Required action: Before you finish, make sure every line below has been written out exactly.

Available data:
----------------------------------------

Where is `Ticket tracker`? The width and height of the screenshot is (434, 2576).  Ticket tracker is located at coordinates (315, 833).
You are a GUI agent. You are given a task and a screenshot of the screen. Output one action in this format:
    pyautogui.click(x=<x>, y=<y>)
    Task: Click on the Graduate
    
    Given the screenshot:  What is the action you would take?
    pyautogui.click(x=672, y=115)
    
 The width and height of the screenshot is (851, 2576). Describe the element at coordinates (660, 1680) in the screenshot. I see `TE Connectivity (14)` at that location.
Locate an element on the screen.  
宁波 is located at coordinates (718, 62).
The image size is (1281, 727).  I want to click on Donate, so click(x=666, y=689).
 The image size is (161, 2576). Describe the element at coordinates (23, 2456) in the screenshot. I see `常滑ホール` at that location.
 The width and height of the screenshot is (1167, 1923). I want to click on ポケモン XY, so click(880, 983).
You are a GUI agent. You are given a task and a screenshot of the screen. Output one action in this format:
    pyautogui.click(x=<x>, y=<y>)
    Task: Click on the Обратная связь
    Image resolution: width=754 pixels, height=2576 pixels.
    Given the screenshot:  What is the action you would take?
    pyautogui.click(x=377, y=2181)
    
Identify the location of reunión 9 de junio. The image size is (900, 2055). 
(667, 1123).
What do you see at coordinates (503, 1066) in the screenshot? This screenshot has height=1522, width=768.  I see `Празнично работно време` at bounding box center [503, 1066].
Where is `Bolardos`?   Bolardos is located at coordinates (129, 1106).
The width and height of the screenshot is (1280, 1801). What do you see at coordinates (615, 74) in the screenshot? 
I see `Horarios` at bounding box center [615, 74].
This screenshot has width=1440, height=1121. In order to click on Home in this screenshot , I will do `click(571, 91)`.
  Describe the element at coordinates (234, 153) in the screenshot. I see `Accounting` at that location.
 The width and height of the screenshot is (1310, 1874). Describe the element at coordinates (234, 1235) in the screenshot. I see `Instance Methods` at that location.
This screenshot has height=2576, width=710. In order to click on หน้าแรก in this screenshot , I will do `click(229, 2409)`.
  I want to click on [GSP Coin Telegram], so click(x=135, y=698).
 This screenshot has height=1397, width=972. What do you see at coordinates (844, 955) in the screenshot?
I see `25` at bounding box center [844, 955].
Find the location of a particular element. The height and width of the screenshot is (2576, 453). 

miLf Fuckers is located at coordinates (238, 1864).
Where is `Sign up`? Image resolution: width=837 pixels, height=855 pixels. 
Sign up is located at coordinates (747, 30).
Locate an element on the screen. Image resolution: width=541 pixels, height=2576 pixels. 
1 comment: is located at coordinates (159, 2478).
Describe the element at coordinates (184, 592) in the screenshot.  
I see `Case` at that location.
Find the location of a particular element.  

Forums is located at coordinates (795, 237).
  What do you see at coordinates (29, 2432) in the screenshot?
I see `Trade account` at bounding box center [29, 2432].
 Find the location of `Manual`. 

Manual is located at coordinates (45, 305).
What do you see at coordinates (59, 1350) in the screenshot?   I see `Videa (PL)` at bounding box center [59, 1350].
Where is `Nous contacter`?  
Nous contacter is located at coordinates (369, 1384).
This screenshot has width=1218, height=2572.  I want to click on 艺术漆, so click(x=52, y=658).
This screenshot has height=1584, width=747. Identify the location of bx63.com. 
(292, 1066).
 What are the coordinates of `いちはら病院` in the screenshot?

----------------------------------------

Response:
Where is `Ticket tracker`? The width and height of the screenshot is (434, 2576).  Ticket tracker is located at coordinates (315, 833).
You are a GUI agent. You are given a task and a screenshot of the screen. Output one action in this format:
    pyautogui.click(x=<x>, y=<y>)
    Task: Click on the Graduate
    
    Given the screenshot:  What is the action you would take?
    pyautogui.click(x=672, y=115)
    
 The width and height of the screenshot is (851, 2576). Describe the element at coordinates (660, 1680) in the screenshot. I see `TE Connectivity (14)` at that location.
Locate an element on the screen.  
宁波 is located at coordinates (718, 62).
The image size is (1281, 727).  I want to click on Donate, so click(x=666, y=689).
 The image size is (161, 2576). Describe the element at coordinates (23, 2456) in the screenshot. I see `常滑ホール` at that location.
 The width and height of the screenshot is (1167, 1923). I want to click on ポケモン XY, so click(880, 983).
You are a GUI agent. You are given a task and a screenshot of the screen. Output one action in this format:
    pyautogui.click(x=<x>, y=<y>)
    Task: Click on the Обратная связь
    Image resolution: width=754 pixels, height=2576 pixels.
    Given the screenshot:  What is the action you would take?
    pyautogui.click(x=377, y=2181)
    
Identify the location of reunión 9 de junio. The image size is (900, 2055). 
(667, 1123).
What do you see at coordinates (503, 1066) in the screenshot? This screenshot has height=1522, width=768.  I see `Празнично работно време` at bounding box center [503, 1066].
Where is `Bolardos`?   Bolardos is located at coordinates (129, 1106).
The width and height of the screenshot is (1280, 1801). What do you see at coordinates (615, 74) in the screenshot? 
I see `Horarios` at bounding box center [615, 74].
This screenshot has width=1440, height=1121. In order to click on Home in this screenshot , I will do `click(571, 91)`.
  Describe the element at coordinates (234, 153) in the screenshot. I see `Accounting` at that location.
 The width and height of the screenshot is (1310, 1874). Describe the element at coordinates (234, 1235) in the screenshot. I see `Instance Methods` at that location.
This screenshot has height=2576, width=710. In order to click on หน้าแรก in this screenshot , I will do `click(229, 2409)`.
  I want to click on [GSP Coin Telegram], so click(x=135, y=698).
 This screenshot has height=1397, width=972. What do you see at coordinates (844, 955) in the screenshot?
I see `25` at bounding box center [844, 955].
Find the location of a particular element. The height and width of the screenshot is (2576, 453). 

miLf Fuckers is located at coordinates (238, 1864).
Where is `Sign up`? Image resolution: width=837 pixels, height=855 pixels. 
Sign up is located at coordinates (747, 30).
Locate an element on the screen. Image resolution: width=541 pixels, height=2576 pixels. 
1 comment: is located at coordinates (159, 2478).
Describe the element at coordinates (184, 592) in the screenshot.  
I see `Case` at that location.
Find the location of a particular element.  

Forums is located at coordinates (795, 237).
  What do you see at coordinates (29, 2432) in the screenshot?
I see `Trade account` at bounding box center [29, 2432].
 Find the location of `Manual`. 

Manual is located at coordinates (45, 305).
What do you see at coordinates (59, 1350) in the screenshot?   I see `Videa (PL)` at bounding box center [59, 1350].
Where is `Nous contacter`?  
Nous contacter is located at coordinates (369, 1384).
This screenshot has width=1218, height=2572.  I want to click on 艺术漆, so click(x=52, y=658).
This screenshot has height=1584, width=747. Identify the location of bx63.com. 
(292, 1066).
 What are the coordinates of `いちはら病院` in the screenshot?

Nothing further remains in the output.